The overwhelming success in Reims was doubly significant for Mercedes-Benz: for one thing, it was the first race of the season to count towards the European Championship. “ The chances of taking the coveted title of European Champion rise and fall with every race,” as racing manager Alfred Neubauer observed.
But the triple victory in the French Grand Prix also had a special historical resonance. It was in France, where the first car race was held between Paris and Rouen in 1894 and where the brand name Mercedes was coined at the “Nice Racing Week” in 1901, that the Daimler-Motoren-Gesellschaft, followed by two Benz cars, had won the 1908 Grand Prix in Dieppe. 1914 saw a triple win for the Mercedes racing cars in Lyon – a victory which remains one of the most significant for the brand to this day. Finally, in 1954, there was the spectacular one-two victory when the brand returned to Formula 1 at the French Grand Prix in Reims with the streamlined version of the Mercedes-Benz W 196 R and drivers Juan Manuel Fangio and Karl Kling.

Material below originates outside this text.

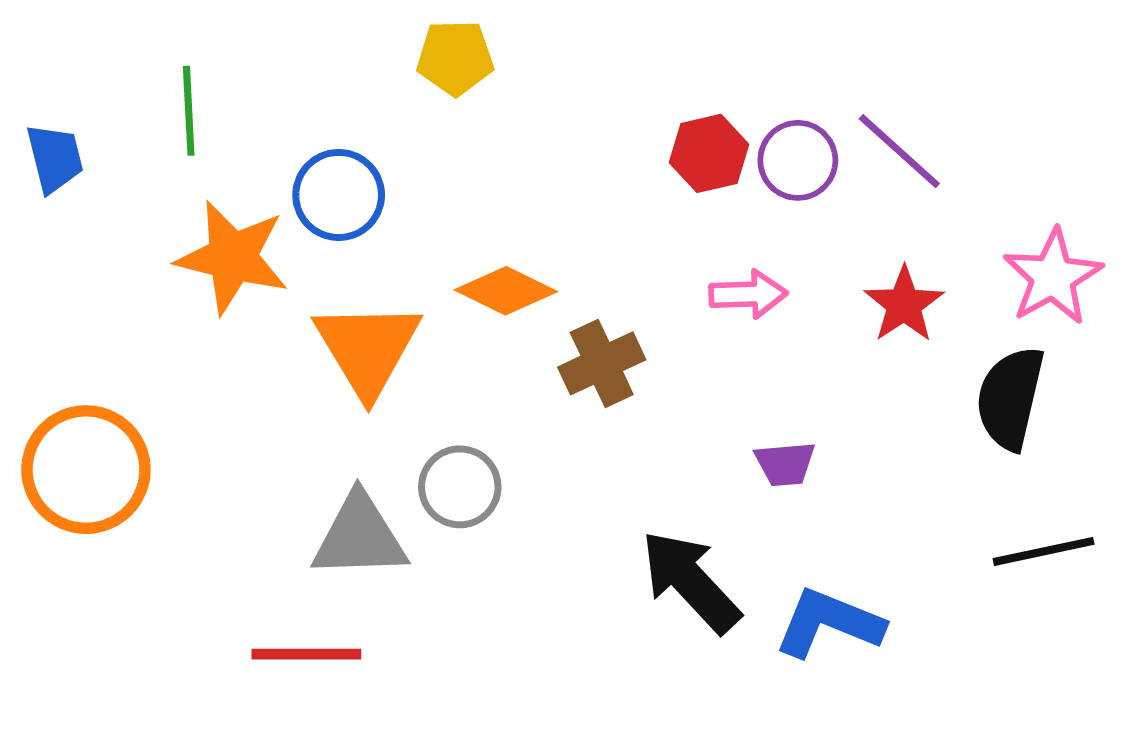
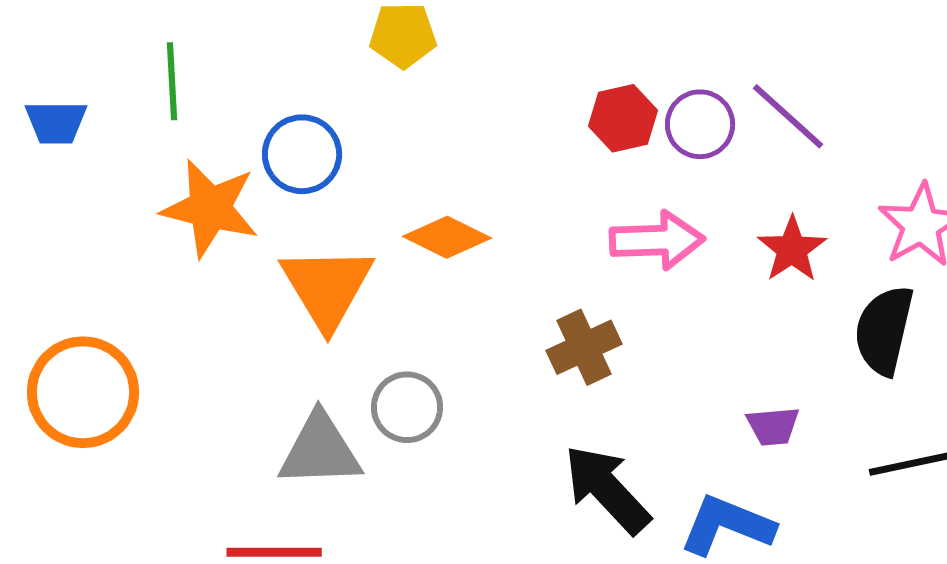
blue trapezoid: (55, 158) -> (56, 122), turned 104
pink arrow: (748, 294) -> (657, 240), size x1.4
brown cross: (602, 363) -> (584, 347), moved
purple trapezoid: (785, 464) -> (773, 426), moved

Silver Arrows on the silver screen
The triple victory in Reims in 1938 was one of the great successes for Mercedes-Benz in an extremely exciting racing season, from which Rudolf Caracciola was to emerge as European Champion. “The cars are like capricious prima donnas. They won’t take just any oil or fuel and they are even more fastidious where spark plugs are concerned,” said Alfred Neubauer, recalling the W 154. This first twelve-cylinder car from Mercedes-Benz was newly developed for the Grand Prix formula which came into force in 1938. The W 154 was capable of achieving up to 468 hp (344 kW), its V12 engine with 60-degree cylinder bank angle was supplied with compressed intake air via two roots type compressors. An aerodynamically efficient vehicle body protected the technology within. The competition was tough: “Races are becoming ever faster, ever more difficult, and the number of pretenders to the title is also growing,” wrote Caracciola as he looked back at the 1938 season.
But the racing drivers, mechanics, engineers, and strategists formed a great team which understood the single-seat, open-wheel race car down to the smallest detail. Summing up the result of this teamwork, Alfred Neubauer said: “We win every race we compete in” – including the French Grand Prix.